◆ **Exercise goal**:
Your task is to extract every entry that follows word for word while excluding the pictures.

◆ **Extracted data**:
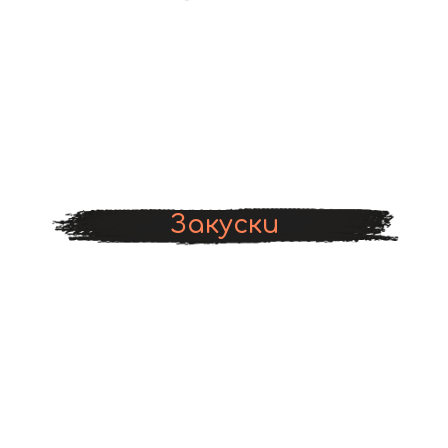
Закуски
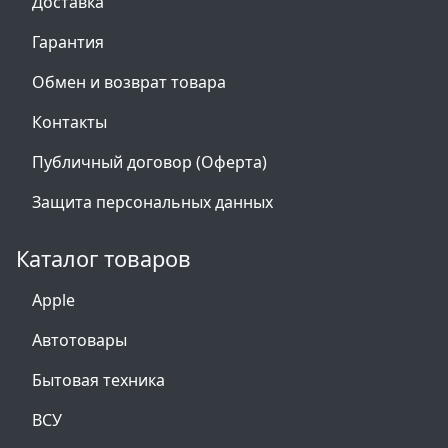
Доставка
Гарантия
Обмен и возврат товара
Контакты
Публичный договор (Оферта)
Защита персональных данных
Каталог товаров
Apple
Автотовары
Бытовая техника
ВСУ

◆ **Written response**:
Закуски
Доставка
Гарантия
Обмен и возврат товара
Контакты
Публичный договор (Оферта)
Защита персональных данных
Каталог товаров
Apple
Автотовары
Бытовая техника
ВСУ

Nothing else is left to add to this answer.